Colombia heeft sinds 1964 onophoudelijk gewapend conflict gekend binnen zijn landsgrenzen. Daarvoor was het van 1948 tot 1958 open burgeroorlog. In het machtsvacuüm dat volgde schoten de paramilitaire groeperingen als paddenstoelen uit de grond: naast het staatsleger vochten op het hoogtepunt van het conflict tientallen extreem-linkse guerrilla-groepen in wisselende allianties, plus de privélegers van de grote drugskartels, plus paramilitaire-bendes gefinancierd door de rijken, de industriëlen en de grootgrondbezitters van Colombia, in het leven geroepen om “hun eigendommen te beschermen”. Kortom: chaos.

Nu is het 2014 en zitten de restanten van de  FARC en de Colombiaanse regering om tafel in Havana, een akkoord tot ontwapening lijkt aanstaande. Is de Darien Gap, het gat in de weg, weldra een symbool van het verleden?
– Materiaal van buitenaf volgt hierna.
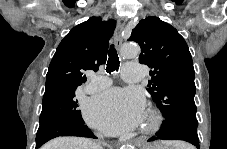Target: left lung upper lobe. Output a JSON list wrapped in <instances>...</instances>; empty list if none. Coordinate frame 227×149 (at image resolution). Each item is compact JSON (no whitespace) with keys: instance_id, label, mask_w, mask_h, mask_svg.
Returning <instances> with one entry per match:
<instances>
[{"instance_id":"1","label":"left lung upper lobe","mask_w":227,"mask_h":149,"mask_svg":"<svg viewBox=\"0 0 227 149\" xmlns=\"http://www.w3.org/2000/svg\"><path fill=\"white\" fill-rule=\"evenodd\" d=\"M128 40L139 44V62L151 68L147 90L164 118L174 115L196 118L192 57L178 31L152 16L142 19Z\"/></svg>"}]
</instances>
Wie een glazen bol heeft, mag het zeggen. Eerdere plannen om het gat te dichten, liepen op niets uit, vanwege: te duur, en te schadelijk voor het milieu. Panama lijkt gesteld op zijn gesloten grens, met of zonder FARC. Honderd kilometer aan jungle helpen niet alleen om drugs tegen te houden, maar ook illegale immigranten, mond-en-klauw-zeer en gele koorts.
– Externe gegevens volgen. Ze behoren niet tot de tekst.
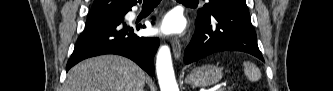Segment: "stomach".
I'll return each mask as SVG.
<instances>
[{"mask_svg": "<svg viewBox=\"0 0 333 91\" xmlns=\"http://www.w3.org/2000/svg\"><path fill=\"white\" fill-rule=\"evenodd\" d=\"M222 76L219 67L208 64L193 69L185 81L192 86L205 87L218 83Z\"/></svg>", "mask_w": 333, "mask_h": 91, "instance_id": "0dacf381", "label": "stomach"}]
</instances>
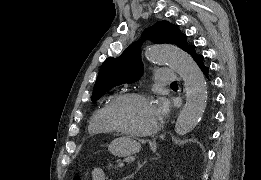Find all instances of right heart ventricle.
Returning a JSON list of instances; mask_svg holds the SVG:
<instances>
[{
	"label": "right heart ventricle",
	"mask_w": 261,
	"mask_h": 180,
	"mask_svg": "<svg viewBox=\"0 0 261 180\" xmlns=\"http://www.w3.org/2000/svg\"><path fill=\"white\" fill-rule=\"evenodd\" d=\"M114 96H110L107 98L104 102H102L92 113L88 126H87V132L88 133H94L95 137L91 138L94 141L97 142H105L110 139L115 138L113 134L110 132V130L107 128L104 118H103V112L104 109L107 107L109 102L113 99Z\"/></svg>",
	"instance_id": "1"
}]
</instances>
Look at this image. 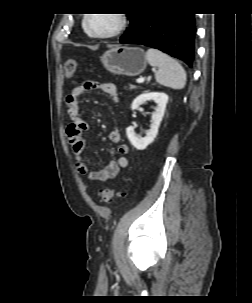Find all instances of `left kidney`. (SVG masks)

De argwaan van Panama jegens eenieder die langs de kust van de provincie Darien het land binnenkomt, ondervind ik aan den lijve. Het bootje naar Puerto Obaldia was klein en de golven groot. Drijfnat stap ik het strand op – Puerto Obaldia heeft geen steiger die geschikt is voor kleine bootjes – met mijn rugzak in een vuilniszak op mijn schouder. Daar worden we gedirigeerd naar een complex omgeven door muren van zandzakken. De mannen op het binnenplaatsje zijn politie, maar dragen legergroen en zijn overeenkomstig bewapend. Het bevel: alles uitpakken, tot aan de laatste vuile onderbroek. Daarna komt de drugshond snuffelen en dan pas mogen naar de immigratie.

In het houten hok van de 'Migraciones Puerto Obaldia' heeft nog nooit iemand zich gehaast, maar een uur later lopen we met gestempelde paspoorten als overwinnaars naar het vliegveld, waar weldra een propellervliegtuig zal arriveren om ons naar Panama-Stad te brengen.

Na de vlucht en de landing in de metropool en de blinkende witte aankomsthal van luchthaven Albrook zijn we – geografisch, visueel en mentaal – mijlenver van de buitenpost Puerto Obaldia, van Caribische stranden en schommelende motorbootjes en voeten in het water, en van de jungles van Darien. Maar we zijn de Gap nog niet over, meent de douane in Panama-Stad. Kennelijk hebben de uniformen in de hoofdstad weinig vertrouwen in hun collega's in het oerwoud, want onze paspoorten worden afgenomen, de drugshonden komen weer snuffelen en we worden twee uur lang in een wachtkamer opgesloten. Naar de wc mag, onder begeleiding.

Als we eindelijk de luchthaven uitlopen, kijk ik naar de vloot gele taxi's als een marsbewoner. Colombia, in werkelijkheid zo dichtbij, lijkt opeens heel ver weg: onbereikbaar achter honderd kilometer regenwoud en moerassen, een andere wereld achter een groene Berlijnse Muur.